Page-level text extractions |
Segment Open

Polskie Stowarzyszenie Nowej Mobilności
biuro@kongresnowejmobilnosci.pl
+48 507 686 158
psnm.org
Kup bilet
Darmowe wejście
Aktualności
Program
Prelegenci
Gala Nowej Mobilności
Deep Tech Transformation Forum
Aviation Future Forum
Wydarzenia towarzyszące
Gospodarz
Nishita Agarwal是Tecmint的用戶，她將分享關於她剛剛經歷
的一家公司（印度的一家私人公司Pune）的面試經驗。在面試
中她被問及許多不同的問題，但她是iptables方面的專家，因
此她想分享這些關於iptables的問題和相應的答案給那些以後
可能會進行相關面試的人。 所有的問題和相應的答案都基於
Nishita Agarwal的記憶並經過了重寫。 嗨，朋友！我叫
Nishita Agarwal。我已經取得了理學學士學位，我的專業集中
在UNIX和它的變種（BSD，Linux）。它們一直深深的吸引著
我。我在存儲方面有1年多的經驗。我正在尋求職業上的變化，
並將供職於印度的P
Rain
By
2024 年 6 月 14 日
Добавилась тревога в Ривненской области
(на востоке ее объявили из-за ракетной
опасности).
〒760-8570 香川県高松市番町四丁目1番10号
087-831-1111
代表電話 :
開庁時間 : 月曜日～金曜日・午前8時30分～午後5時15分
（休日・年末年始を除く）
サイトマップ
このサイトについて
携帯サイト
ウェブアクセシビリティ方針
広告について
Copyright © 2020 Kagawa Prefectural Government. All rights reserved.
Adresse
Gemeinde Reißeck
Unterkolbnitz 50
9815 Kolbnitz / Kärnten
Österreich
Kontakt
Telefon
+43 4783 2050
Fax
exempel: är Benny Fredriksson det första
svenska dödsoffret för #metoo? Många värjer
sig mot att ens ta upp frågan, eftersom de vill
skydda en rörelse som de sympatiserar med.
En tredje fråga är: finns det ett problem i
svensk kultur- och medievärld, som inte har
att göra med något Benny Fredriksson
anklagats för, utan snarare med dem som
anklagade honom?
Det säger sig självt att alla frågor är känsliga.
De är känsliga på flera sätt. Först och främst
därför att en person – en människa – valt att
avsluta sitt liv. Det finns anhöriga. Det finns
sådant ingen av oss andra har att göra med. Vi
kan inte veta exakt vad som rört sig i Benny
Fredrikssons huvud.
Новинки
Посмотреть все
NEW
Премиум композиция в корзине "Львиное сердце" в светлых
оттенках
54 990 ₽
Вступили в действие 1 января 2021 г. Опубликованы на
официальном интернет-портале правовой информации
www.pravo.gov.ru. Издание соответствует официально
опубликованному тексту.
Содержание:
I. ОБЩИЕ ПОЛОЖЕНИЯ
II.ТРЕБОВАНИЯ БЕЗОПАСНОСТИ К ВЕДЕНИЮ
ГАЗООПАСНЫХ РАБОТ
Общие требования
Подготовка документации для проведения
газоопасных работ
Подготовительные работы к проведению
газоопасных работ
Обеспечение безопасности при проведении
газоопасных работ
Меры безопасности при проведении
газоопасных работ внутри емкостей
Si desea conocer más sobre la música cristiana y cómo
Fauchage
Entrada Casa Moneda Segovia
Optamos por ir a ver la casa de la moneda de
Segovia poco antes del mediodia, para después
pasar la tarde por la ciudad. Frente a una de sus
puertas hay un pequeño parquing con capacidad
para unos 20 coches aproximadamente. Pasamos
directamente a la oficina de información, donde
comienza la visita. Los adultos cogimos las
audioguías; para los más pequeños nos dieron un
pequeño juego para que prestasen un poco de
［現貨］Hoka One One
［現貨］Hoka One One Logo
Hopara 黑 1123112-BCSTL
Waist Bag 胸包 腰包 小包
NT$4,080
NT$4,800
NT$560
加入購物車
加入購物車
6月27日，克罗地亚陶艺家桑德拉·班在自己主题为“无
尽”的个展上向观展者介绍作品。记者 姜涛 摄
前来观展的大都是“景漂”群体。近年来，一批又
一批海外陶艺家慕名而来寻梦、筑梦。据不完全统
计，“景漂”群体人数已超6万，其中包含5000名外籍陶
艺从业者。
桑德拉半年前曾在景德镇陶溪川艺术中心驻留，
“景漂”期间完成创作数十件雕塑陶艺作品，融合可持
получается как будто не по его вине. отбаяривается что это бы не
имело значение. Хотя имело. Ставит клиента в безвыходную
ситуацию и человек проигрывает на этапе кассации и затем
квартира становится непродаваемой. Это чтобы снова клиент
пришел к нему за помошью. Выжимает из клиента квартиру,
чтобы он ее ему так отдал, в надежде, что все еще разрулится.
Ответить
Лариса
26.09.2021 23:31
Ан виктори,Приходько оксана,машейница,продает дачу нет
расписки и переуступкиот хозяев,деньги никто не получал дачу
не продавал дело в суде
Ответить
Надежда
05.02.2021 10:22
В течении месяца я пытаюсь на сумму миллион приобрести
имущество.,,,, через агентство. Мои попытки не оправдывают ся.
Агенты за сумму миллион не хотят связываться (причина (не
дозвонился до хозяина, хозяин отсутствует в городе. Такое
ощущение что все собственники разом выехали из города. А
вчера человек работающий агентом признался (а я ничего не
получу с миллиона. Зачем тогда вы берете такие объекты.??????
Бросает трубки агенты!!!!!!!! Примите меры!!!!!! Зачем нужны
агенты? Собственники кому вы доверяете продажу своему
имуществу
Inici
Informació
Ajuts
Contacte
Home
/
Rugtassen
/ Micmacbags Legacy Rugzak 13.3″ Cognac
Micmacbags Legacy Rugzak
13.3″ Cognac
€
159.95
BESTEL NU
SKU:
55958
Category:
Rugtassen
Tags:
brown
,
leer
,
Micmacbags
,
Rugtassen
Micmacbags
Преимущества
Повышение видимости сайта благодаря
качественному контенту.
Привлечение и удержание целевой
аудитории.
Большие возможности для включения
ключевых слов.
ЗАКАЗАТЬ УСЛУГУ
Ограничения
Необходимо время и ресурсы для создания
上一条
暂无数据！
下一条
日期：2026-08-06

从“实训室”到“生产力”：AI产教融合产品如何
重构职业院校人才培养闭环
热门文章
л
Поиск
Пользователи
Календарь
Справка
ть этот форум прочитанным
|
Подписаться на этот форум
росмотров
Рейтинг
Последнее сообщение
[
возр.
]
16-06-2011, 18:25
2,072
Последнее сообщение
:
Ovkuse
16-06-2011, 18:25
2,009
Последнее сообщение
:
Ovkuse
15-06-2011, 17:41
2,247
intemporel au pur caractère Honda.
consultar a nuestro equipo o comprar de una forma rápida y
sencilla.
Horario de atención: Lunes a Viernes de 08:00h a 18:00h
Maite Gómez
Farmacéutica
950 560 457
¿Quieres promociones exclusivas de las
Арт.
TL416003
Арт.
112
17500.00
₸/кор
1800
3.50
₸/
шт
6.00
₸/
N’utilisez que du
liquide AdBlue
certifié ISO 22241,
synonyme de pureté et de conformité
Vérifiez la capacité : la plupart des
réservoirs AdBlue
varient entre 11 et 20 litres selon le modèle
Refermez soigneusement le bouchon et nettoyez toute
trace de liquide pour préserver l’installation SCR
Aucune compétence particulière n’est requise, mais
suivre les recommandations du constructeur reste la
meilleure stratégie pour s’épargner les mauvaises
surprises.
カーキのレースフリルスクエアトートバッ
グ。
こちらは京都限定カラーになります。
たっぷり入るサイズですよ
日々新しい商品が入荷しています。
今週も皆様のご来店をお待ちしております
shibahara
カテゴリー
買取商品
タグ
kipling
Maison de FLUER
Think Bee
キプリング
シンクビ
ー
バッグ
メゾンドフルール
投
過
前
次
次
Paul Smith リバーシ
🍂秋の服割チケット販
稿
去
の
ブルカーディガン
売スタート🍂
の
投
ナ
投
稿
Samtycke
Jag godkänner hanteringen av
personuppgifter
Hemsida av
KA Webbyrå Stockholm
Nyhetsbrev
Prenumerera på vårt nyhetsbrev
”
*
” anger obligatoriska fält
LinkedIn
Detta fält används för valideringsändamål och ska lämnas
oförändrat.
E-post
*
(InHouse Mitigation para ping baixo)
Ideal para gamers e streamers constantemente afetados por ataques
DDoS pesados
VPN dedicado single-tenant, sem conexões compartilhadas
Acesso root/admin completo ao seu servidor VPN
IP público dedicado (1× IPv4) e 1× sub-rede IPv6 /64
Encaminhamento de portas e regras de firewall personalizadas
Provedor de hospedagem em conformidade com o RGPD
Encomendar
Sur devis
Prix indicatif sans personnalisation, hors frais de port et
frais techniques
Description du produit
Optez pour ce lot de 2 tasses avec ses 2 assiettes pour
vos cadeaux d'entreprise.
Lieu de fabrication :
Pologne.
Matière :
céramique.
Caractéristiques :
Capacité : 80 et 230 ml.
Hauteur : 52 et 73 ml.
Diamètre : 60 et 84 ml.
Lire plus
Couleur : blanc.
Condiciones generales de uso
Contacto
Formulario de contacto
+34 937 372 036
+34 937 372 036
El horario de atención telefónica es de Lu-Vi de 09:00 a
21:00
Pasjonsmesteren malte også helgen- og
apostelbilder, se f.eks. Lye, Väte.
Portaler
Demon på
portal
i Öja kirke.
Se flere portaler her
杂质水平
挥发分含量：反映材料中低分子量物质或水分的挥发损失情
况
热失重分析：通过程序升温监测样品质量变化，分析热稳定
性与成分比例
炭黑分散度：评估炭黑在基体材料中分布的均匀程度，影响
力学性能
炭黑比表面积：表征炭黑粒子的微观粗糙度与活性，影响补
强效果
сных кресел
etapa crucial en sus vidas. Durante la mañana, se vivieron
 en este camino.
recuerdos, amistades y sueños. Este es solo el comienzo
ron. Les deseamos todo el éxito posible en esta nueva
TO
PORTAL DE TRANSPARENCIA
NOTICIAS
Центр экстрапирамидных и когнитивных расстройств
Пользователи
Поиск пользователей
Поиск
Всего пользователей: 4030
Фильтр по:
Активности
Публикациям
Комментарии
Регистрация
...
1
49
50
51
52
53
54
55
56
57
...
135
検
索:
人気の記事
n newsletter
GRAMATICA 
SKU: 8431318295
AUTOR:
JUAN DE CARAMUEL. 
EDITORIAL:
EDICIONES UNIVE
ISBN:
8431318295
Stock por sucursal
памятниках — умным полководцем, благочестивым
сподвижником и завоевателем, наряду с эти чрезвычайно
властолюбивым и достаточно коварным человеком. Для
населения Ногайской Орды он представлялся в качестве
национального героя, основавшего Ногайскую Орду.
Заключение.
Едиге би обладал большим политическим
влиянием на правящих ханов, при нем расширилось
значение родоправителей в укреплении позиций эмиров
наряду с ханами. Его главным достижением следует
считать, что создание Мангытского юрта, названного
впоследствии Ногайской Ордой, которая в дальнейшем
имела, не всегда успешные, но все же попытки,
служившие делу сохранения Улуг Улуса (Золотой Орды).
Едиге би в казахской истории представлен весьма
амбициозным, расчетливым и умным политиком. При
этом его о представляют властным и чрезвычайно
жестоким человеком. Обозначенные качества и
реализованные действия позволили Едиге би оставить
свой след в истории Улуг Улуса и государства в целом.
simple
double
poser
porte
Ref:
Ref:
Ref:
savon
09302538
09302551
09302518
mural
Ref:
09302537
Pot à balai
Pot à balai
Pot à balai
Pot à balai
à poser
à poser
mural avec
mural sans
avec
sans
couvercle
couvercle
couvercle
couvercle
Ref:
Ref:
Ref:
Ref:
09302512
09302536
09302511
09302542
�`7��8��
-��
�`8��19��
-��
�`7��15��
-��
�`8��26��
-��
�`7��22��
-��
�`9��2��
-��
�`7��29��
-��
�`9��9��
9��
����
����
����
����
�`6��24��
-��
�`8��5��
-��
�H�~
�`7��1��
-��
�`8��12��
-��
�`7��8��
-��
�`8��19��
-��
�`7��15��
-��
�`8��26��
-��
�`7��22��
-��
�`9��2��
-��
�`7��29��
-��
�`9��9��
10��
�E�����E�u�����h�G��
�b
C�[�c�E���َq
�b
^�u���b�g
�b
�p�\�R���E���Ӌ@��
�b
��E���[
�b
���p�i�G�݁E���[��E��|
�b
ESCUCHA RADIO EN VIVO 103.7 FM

Segment Closed

Beginning at the top of the data, extract each line through the line containing "avsluta sitt liv." and return those lines exactly, with nothing added.

Output below |
Polskie Stowarzyszenie Nowej Mobilności
biuro@kongresnowejmobilnosci.pl
+48 507 686 158
psnm.org
Kup bilet
Darmowe wejście
Aktualności
Program
Prelegenci
Gala Nowej Mobilności
Deep Tech Transformation Forum
Aviation Future Forum
Wydarzenia towarzyszące
Gospodarz
Nishita Agarwal是Tecmint的用戶，她將分享關於她剛剛經歷
的一家公司（印度的一家私人公司Pune）的面試經驗。在面試
中她被問及許多不同的問題，但她是iptables方面的專家，因
此她想分享這些關於iptables的問題和相應的答案給那些以後
可能會進行相關面試的人。 所有的問題和相應的答案都基於
Nishita Agarwal的記憶並經過了重寫。 嗨，朋友！我叫
Nishita Agarwal。我已經取得了理學學士學位，我的專業集中
在UNIX和它的變種（BSD，Linux）。它們一直深深的吸引著
我。我在存儲方面有1年多的經驗。我正在尋求職業上的變化，
並將供職於印度的P
Rain
By
2024 年 6 月 14 日
Добавилась тревога в Ривненской области
(на востоке ее объявили из-за ракетной
опасности).
〒760-8570 香川県高松市番町四丁目1番10号
087-831-1111
代表電話 :
開庁時間 : 月曜日～金曜日・午前8時30分～午後5時15分
（休日・年末年始を除く）
サイトマップ
このサイトについて
携帯サイト
ウェブアクセシビリティ方針
広告について
Copyright © 2020 Kagawa Prefectural Government. All rights reserved.
Adresse
Gemeinde Reißeck
Unterkolbnitz 50
9815 Kolbnitz / Kärnten
Österreich
Kontakt
Telefon
+43 4783 2050
Fax
exempel: är Benny Fredriksson det första
svenska dödsoffret för #metoo? Många värjer
sig mot att ens ta upp frågan, eftersom de vill
skydda en rörelse som de sympatiserar med.
En tredje fråga är: finns det ett problem i
svensk kultur- och medievärld, som inte har
att göra med något Benny Fredriksson
anklagats för, utan snarare med dem som
anklagade honom?
Det säger sig självt att alla frågor är känsliga.
De är känsliga på flera sätt. Först och främst
därför att en person – en människa – valt att
avsluta sitt liv. Det finns anhöriga. Det finns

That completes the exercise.